Hendryx came from a modest background. His father, William, was a stonecutter. His mother, Nancy (Neeley) Hendryx, gave birth to six children – Alva, Sarah, Cecil, Timothy, Ettie, and Louis Clinton. Timothy Green Hendryx was born on January 31, 1891, in Le Roy, Illinois.

His first work in pro ball was for the 1911 Yazoo City Zoos (Cotton States League). Hendryx turned 20 earlier that year. He was listed as a Jacksonville resident who’d originally been signed by Yazoo City manager Dom Mullaney.1 Though he played third base more than the other positions, he played every infield and outfield position at one time or another. Pitcher Ralph Comstock told the Cleveland Leader, “Hendryx was the greatest all-around player in the circuit. Such was his versatility that it was customary for the manager [Mullaney] … to shift his limited number of players around to the best advantage and then insert Hendryx in the vacant berth.”2

The Cleveland Naps bulked up as the 1911 season progressed, with as many as 46 players under their control, a relatively large number for the era. In the first days of August, they exercised options on five minor leaguers, asking them to report on August 20. Meanwhile Cleveland scout Bob Gilks recommended young Tim Hendryx, and team owner Charley Somers signed him. Gilks “saw the kid in action in several games and considers him a good prospect.”3 He reported for duty on August 25.
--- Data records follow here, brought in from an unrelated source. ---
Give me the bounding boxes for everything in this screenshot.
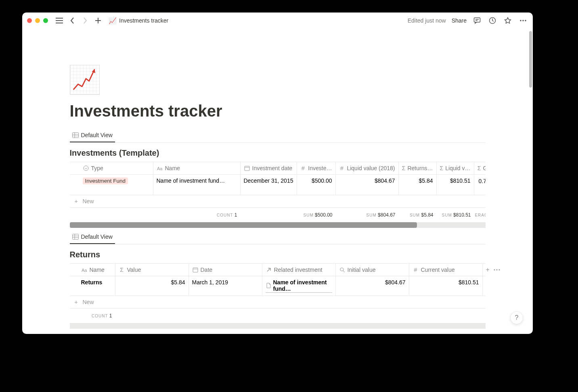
close-window-button[interactable] [27,18,32,23]
formula-icon: Σ [119,267,125,273]
db1-row[interactable]: Investment Fund Name of investment fund…… [70,175,486,195]
svg-point-3 [522,20,524,21]
db2-cell-related[interactable]: Name of investment fund… [262,276,336,296]
topbar: 📈 Investments tracker Edited just now Sh… [22,13,533,29]
db1-new-row[interactable]: + New [70,195,486,208]
maximize-window-button[interactable] [43,18,48,23]
type-tag: Investment Fund [83,177,128,184]
db2-table: Aa Name Σ Value Date Related investment [70,263,486,329]
svg-point-7 [84,166,88,171]
db2-cell-date[interactable]: March 1, 2019 [189,276,262,296]
db2-row[interactable]: Returns $5.84 March 1, 2019 Name of inve… [70,276,486,296]
db1-cell-growth[interactable]: 0.72576335 64% [474,175,486,195]
db1-cell-invested[interactable]: $500.00 [297,175,336,195]
db2-cell-initial[interactable]: $804.67 [336,276,409,296]
breadcrumb-title: Investments tracker [119,17,168,24]
column-more-button[interactable] [494,269,500,271]
db1-cell-liquidv[interactable]: $810.51 [437,175,474,195]
db1-cell-name[interactable]: Name of investment fund… [153,175,241,195]
db2-col-value[interactable]: Σ Value [115,264,189,276]
db1-col-type[interactable]: Type [70,162,153,174]
db1-col-date[interactable]: Investment date [241,162,297,174]
svg-point-16 [498,269,500,271]
select-icon [83,165,89,171]
db2-summary-row: COUNT 1 [70,309,486,323]
svg-text:Aa: Aa [82,268,87,273]
db1-view-tab-default[interactable]: Default View [70,129,115,142]
db1-header-row: Type Aa Name Investment date # Investe… [70,162,486,175]
vertical-scrollbar[interactable] [529,31,532,88]
db1-cell-date[interactable]: December 31, 2015 [241,175,297,195]
db1-summary-liquid[interactable]: SUM $804.67 [336,212,399,218]
db2-col-current[interactable]: # Current value [409,264,483,276]
db1-horizontal-scrollbar[interactable] [70,222,417,228]
db2-col-related[interactable]: Related investment [262,264,336,276]
db2-summary-count[interactable]: COUNT 1 [70,313,115,319]
db1-view-label: Default View [81,132,113,138]
page: Investments tracker Default View Investm… [70,29,486,329]
menu-icon[interactable] [54,16,64,25]
db2-col-date[interactable]: Date [189,264,262,276]
db1-cell-liquid2018[interactable]: $804.67 [336,175,399,195]
db2-col-actions: + [483,264,503,276]
db2-header-row: Aa Name Σ Value Date Related investment [70,263,486,276]
breadcrumb[interactable]: 📈 Investments tracker [109,17,168,25]
window-controls [27,18,48,23]
svg-rect-9 [245,166,249,171]
db2-new-row[interactable]: + New [70,296,486,309]
page-title[interactable]: Investments tracker [70,102,486,120]
help-button[interactable]: ? [510,311,523,324]
db1-summary-liquidv[interactable]: SUM $810.51 [437,212,474,218]
forward-button[interactable] [80,16,90,25]
db2-title[interactable]: Returns [70,250,486,259]
text-icon: Aa [157,165,163,171]
favorite-icon[interactable] [503,16,513,25]
db2-cell-value[interactable]: $5.84 [115,276,189,296]
plus-icon: + [73,299,80,305]
new-page-button[interactable] [93,16,103,25]
updates-icon[interactable] [488,16,497,25]
db1-col-invested[interactable]: # Investe… [297,162,336,174]
chart-emoji-icon: 📈 [109,17,117,25]
back-button[interactable] [67,16,77,25]
db2-col-initial[interactable]: Initial value [336,264,409,276]
svg-rect-6 [72,133,78,138]
share-button[interactable]: Share [452,17,467,24]
db1-summary-count[interactable]: COUNT 1 [70,212,241,218]
page-icon [266,282,271,289]
edited-status: Edited just now [408,17,446,24]
db2-cell-current[interactable]: $810.51 [409,276,483,296]
db2-view-tab-default[interactable]: Default View [70,231,115,244]
db2-col-name[interactable]: Aa Name [70,264,115,276]
db1-summary-returns[interactable]: SUM $5.84 [399,212,437,218]
db2-view-tabs: Default View [70,231,486,244]
page-icon[interactable] [70,65,100,95]
formula-icon: Σ [477,165,481,171]
minimize-window-button[interactable] [35,18,40,23]
svg-rect-12 [193,268,198,272]
db1-col-returns[interactable]: Σ Returns… [399,162,437,174]
db1-col-liquid2018[interactable]: # Liquid value (2018) [336,162,399,174]
calendar-icon [192,267,199,273]
svg-rect-0 [474,18,480,22]
db1-cell-type[interactable]: Investment Fund [70,175,153,195]
formula-icon: Σ [402,165,406,171]
db1-title[interactable]: Investments (Template) [70,148,486,158]
svg-point-4 [525,20,526,21]
more-icon[interactable] [518,16,528,25]
rollup-icon [339,267,346,273]
db1-table: Type Aa Name Investment date # Investe… [70,162,486,228]
db1-col-growth[interactable]: Σ Growth … [474,162,486,174]
number-icon: # [339,165,345,171]
svg-point-14 [494,269,495,271]
svg-rect-10 [72,234,78,240]
db1-cell-returns[interactable]: $5.84 [399,175,437,195]
db1-col-liquidv[interactable]: Σ Liquid v… [437,162,474,174]
svg-point-13 [340,268,343,271]
add-column-button[interactable]: + [486,266,490,273]
db1-col-name[interactable]: Aa Name [153,162,241,174]
db1-summary-growth[interactable]: ERAGE 0.726% [474,212,486,218]
comments-icon[interactable] [472,16,482,25]
db1-summary-invested[interactable]: SUM $500.00 [241,212,336,218]
db2-cell-name[interactable]: Returns [70,276,115,296]
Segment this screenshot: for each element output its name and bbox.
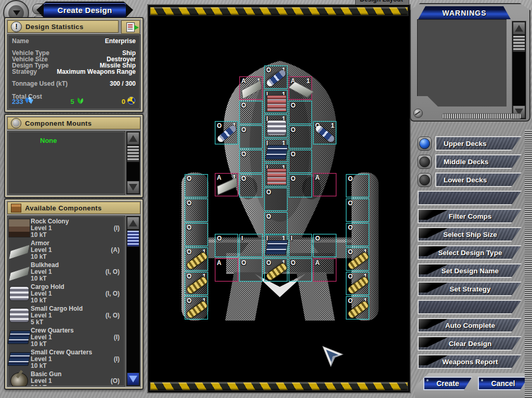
grid-cell-outer[interactable]: O (239, 174, 263, 197)
weapons-report-button[interactable]: Weapons Report (418, 354, 523, 369)
component-list-item[interactable]: Small Crew Quarters Level 1 10 kT (I) (8, 348, 125, 370)
component-list-item[interactable]: Bulkhead Level 1 10 kT (I, O) (8, 261, 125, 283)
mounts-scrollbar[interactable] (126, 131, 140, 195)
grid-cell-outer[interactable]: O (239, 125, 263, 149)
set-design-name-button[interactable]: Set Design Name (418, 263, 523, 278)
arrow-up-icon (515, 25, 523, 32)
grid-cell-armor[interactable]: A1 (289, 76, 312, 100)
warnings-body[interactable] (417, 19, 508, 108)
grid-cell-outer[interactable]: O (289, 150, 312, 173)
grid-cell-outer[interactable]: O (185, 174, 208, 197)
deck-radio[interactable] (418, 155, 432, 169)
component-list-item[interactable]: Rock Colony Level 1 10 kT (I) (8, 217, 125, 239)
component-list-item[interactable]: Armor Level 1 10 kT (A) (8, 239, 125, 261)
cell-letter: O (348, 273, 353, 280)
grid-cell-outer[interactable]: O (289, 258, 312, 282)
component-mounts-list[interactable]: None (7, 131, 125, 195)
grid-cell-outer[interactable]: O (313, 234, 336, 257)
grid-cell-outer[interactable]: O1 (346, 272, 369, 295)
grid-cell-outer[interactable]: O (346, 223, 369, 246)
corner-notch (419, 246, 448, 256)
deck-radio[interactable] (418, 173, 432, 187)
auto-complete-button[interactable]: Auto Complete (418, 318, 523, 333)
grid-cell-armor[interactable]: A1 (215, 173, 238, 196)
grid-cell-outer[interactable]: O1 (313, 121, 336, 144)
cell-letter: O (291, 126, 295, 134)
clear-design-button[interactable]: Clear Design (418, 336, 523, 351)
grid-cell-outer[interactable]: O (185, 198, 208, 222)
grid-cell-outer[interactable]: O1 (346, 247, 369, 271)
design-canvas[interactable]: OOOO1O1O1OOOO1O1O1O1I1I1I1I1OOA1A1OOOOOO… (147, 4, 411, 393)
grid-cell-outer[interactable]: O1 (264, 65, 288, 89)
grid-cell-outer[interactable]: O1 (185, 296, 208, 320)
grid-cell-outer[interactable]: O (185, 223, 208, 246)
component-slots: (I, O) (106, 269, 120, 275)
component-list-item[interactable]: Basic Gun Level 1 30 kT (O) (8, 370, 125, 387)
select-design-type-button[interactable]: Select Design Type (418, 245, 523, 260)
deck-button-upper-decks[interactable]: Upper Decks (435, 136, 523, 151)
deck-radio[interactable] (418, 137, 432, 151)
grid-cell-inner[interactable]: I1 (264, 90, 288, 113)
export-report-button[interactable] (121, 20, 140, 34)
boxblue-component-icon (7, 330, 31, 344)
grid-cell-outer[interactable]: O (239, 101, 263, 124)
grid-cell-inner[interactable]: I (289, 234, 312, 257)
filter-comps-button[interactable]: Filter Comps (418, 209, 523, 223)
grid-cell-inner[interactable]: I1 (264, 139, 288, 162)
cancel-button[interactable]: Cancel (478, 377, 528, 390)
grid-cell-armor[interactable]: A (215, 258, 238, 282)
grid-cell-outer[interactable]: O (346, 198, 369, 222)
grid-cell-outer[interactable]: O (264, 188, 288, 211)
gun-component-icon (10, 373, 28, 387)
scroll-thumb[interactable] (127, 145, 139, 162)
grid-cell-inner[interactable]: I (239, 234, 263, 257)
grid-cell-outer[interactable]: O (239, 258, 263, 282)
scroll-down-button[interactable] (127, 181, 139, 194)
scroll-up-button[interactable] (513, 22, 525, 35)
grid-cell-outer[interactable]: O (289, 101, 312, 124)
grid-cell-armor[interactable]: A1 (239, 76, 263, 100)
component-list-item[interactable]: Crew Quarters Level 1 10 kT (I) (8, 326, 125, 348)
grid-cell-outer[interactable]: O (264, 212, 288, 235)
component-list-item[interactable]: Cargo Hold Level 1 10 kT (I, O) (8, 283, 125, 304)
radio-orb-icon (419, 156, 430, 167)
grid-cell-outer[interactable]: O (289, 125, 312, 149)
grid-cell-outer[interactable]: O1 (215, 121, 238, 144)
cell-letter: O (187, 224, 191, 231)
create-button[interactable]: Create (423, 377, 472, 390)
component-list-item[interactable]: Small Cargo Hold Level 1 5 kT (I, O) (8, 304, 125, 326)
warnings-scrollbar[interactable] (512, 21, 526, 120)
grid-cell-inner[interactable]: I1 (264, 234, 288, 257)
grid-cell-inner[interactable]: I1 (264, 163, 288, 187)
deck-button-middle-decks[interactable]: Middle Decks (435, 154, 523, 169)
scroll-thumb[interactable] (127, 230, 139, 247)
arrow-up-icon (129, 135, 137, 142)
cell-letter: O (291, 175, 295, 182)
select-ship-size-button[interactable]: Select Ship Size (418, 227, 523, 242)
radio-orb-icon (419, 138, 430, 149)
scroll-up-button[interactable] (127, 217, 139, 230)
grid-cell-outer[interactable]: O1 (185, 272, 208, 295)
grid-cell-outer[interactable]: O (239, 150, 263, 173)
grid-cell-armor[interactable]: A (313, 258, 336, 282)
components-scrollbar[interactable] (126, 216, 140, 387)
grid-cell-inner[interactable]: I1 (264, 114, 288, 138)
deck-button-lower-decks[interactable]: Lower Decks (435, 173, 523, 187)
grid-cell-outer[interactable]: O (289, 174, 312, 197)
grid-cell-outer[interactable]: O (346, 174, 369, 197)
grid-cell-outer[interactable]: O1 (264, 258, 288, 282)
cell-letter: O (348, 248, 353, 256)
crate-icon (11, 204, 21, 213)
blank-bar (418, 300, 523, 314)
design-layout-tab[interactable]: Design Layout (355, 0, 409, 5)
scroll-up-button[interactable] (127, 132, 139, 145)
grid-cell-outer[interactable]: O1 (346, 296, 369, 320)
grid-cell-outer[interactable]: O (215, 234, 238, 257)
plate-component-icon (288, 81, 314, 98)
component-slots: (I) (114, 356, 120, 363)
grid-cell-armor[interactable]: A (313, 173, 336, 196)
scroll-thumb[interactable] (513, 35, 525, 52)
set-strategy-button[interactable]: Set Strategy (418, 282, 523, 296)
scroll-down-button[interactable] (127, 373, 139, 386)
grid-cell-outer[interactable]: O1 (185, 247, 208, 271)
Hendryx was a bit stocky, with 170 pounds on a 5-foot-9 frame. He was right-handed.

He joined Cleveland in time for a September 4 debut, pinch-running in the eighth inning to no avail. He appeared in four games, the next three at third base, garnering eight plate appearances. He was 2-for-7 and had a sacrifice hit. He handled all nine chances without an error.
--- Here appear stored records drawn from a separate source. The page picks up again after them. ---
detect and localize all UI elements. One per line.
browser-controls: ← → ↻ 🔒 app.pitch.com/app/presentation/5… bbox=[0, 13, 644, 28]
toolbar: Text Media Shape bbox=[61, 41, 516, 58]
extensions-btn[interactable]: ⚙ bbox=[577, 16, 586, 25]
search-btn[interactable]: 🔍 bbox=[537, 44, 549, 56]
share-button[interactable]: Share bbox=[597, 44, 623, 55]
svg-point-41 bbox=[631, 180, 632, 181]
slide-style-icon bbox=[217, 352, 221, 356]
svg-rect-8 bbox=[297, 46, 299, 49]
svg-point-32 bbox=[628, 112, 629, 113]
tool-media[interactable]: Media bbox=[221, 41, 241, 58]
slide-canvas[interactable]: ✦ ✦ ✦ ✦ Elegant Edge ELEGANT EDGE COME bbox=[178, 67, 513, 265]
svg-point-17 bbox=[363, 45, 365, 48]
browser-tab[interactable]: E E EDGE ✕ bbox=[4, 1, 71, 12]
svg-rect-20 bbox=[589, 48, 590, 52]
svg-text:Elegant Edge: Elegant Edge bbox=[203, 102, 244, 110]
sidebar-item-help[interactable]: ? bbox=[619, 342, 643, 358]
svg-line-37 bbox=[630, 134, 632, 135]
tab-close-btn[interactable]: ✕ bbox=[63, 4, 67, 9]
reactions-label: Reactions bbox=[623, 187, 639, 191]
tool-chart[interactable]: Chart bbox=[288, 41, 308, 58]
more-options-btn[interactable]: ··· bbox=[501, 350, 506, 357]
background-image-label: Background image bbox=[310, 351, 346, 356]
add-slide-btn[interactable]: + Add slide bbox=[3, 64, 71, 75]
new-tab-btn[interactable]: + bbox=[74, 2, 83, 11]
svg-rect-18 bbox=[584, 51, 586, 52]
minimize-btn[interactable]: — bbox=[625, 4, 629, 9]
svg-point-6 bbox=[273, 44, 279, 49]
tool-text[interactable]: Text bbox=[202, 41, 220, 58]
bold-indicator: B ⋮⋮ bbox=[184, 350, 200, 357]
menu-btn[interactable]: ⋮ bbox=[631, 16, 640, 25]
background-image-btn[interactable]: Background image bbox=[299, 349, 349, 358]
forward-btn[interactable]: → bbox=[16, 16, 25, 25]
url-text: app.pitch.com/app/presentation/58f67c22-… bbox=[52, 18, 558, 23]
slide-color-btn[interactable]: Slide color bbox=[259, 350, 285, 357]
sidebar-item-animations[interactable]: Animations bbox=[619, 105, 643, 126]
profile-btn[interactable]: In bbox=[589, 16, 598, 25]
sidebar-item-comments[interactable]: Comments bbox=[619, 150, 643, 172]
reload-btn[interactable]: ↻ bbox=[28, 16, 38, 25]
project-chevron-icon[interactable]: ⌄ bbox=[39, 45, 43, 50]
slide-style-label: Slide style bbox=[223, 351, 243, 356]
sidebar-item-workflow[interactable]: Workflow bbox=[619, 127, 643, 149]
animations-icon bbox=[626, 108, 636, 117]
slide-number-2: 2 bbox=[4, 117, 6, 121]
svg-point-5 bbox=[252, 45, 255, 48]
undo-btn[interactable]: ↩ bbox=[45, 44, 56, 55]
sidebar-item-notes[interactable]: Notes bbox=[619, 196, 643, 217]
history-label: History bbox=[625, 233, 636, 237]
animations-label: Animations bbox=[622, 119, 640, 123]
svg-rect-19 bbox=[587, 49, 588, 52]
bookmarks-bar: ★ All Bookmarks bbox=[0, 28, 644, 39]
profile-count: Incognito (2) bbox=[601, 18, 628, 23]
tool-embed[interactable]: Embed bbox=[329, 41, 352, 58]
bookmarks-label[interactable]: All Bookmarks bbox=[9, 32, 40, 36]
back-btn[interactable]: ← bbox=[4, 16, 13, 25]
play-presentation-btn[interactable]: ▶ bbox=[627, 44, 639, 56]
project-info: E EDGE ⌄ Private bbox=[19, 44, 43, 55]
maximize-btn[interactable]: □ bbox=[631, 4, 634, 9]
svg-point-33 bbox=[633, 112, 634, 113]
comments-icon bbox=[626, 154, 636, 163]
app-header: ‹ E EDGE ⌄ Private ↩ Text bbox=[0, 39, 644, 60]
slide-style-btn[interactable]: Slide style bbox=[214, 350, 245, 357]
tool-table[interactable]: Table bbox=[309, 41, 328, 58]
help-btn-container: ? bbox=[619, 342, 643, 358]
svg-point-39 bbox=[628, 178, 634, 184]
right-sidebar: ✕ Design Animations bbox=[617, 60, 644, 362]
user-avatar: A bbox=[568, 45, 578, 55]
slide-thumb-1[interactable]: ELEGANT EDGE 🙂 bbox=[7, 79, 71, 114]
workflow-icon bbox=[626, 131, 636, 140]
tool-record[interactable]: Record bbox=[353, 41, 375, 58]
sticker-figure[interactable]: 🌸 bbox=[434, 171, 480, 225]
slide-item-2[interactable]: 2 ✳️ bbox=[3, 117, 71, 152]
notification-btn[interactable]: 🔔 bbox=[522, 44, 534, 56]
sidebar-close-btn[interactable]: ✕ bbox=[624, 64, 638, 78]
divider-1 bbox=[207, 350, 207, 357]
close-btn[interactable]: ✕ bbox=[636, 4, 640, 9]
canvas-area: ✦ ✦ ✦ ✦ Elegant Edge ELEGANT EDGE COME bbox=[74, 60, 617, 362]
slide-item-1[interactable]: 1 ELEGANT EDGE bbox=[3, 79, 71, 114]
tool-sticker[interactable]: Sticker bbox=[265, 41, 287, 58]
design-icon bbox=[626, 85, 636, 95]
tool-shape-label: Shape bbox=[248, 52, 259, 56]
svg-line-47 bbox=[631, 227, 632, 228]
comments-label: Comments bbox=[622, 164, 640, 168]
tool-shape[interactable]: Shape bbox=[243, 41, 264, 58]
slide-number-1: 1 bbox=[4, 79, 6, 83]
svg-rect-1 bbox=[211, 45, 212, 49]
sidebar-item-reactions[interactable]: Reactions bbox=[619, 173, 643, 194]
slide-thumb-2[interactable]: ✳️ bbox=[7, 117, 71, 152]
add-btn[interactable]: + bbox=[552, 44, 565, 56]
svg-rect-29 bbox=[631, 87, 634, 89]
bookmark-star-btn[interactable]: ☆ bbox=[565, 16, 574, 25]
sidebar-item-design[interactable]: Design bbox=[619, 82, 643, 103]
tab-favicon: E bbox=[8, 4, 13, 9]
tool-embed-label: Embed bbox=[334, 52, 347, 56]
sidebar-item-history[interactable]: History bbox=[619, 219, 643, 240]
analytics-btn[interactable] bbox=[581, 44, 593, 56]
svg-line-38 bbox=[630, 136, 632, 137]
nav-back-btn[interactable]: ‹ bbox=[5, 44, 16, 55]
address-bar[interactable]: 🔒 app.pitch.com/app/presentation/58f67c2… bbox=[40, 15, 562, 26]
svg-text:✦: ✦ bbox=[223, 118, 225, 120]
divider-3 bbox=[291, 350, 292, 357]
In 1912, Hendryx was said to be headed to Panama to play spring-training baseball with the New Orleans Pelicans, but wound up in Mobile instead, training with Cleveland. The main criticism of him seemed to be his throwing across the infield to first base, in that he threw everything with tremendous force behind it, regardless of the speed of the runner, and not always with the best accuracy. His throws “all but tear the mitt off the first sacker.”4

Cleveland assigned Hendryx’s contract to the New Orleans club and he did open 1912 with the Pelicans. Suffering a split finger in June, he volunteered to play outfield rather than third base and “made several circus catches and he saved the Pels game at Mobile, when he speared a liner against the fence.”5 Hendryx never returned to third base. He hit .278 in 125 games for New Orleans.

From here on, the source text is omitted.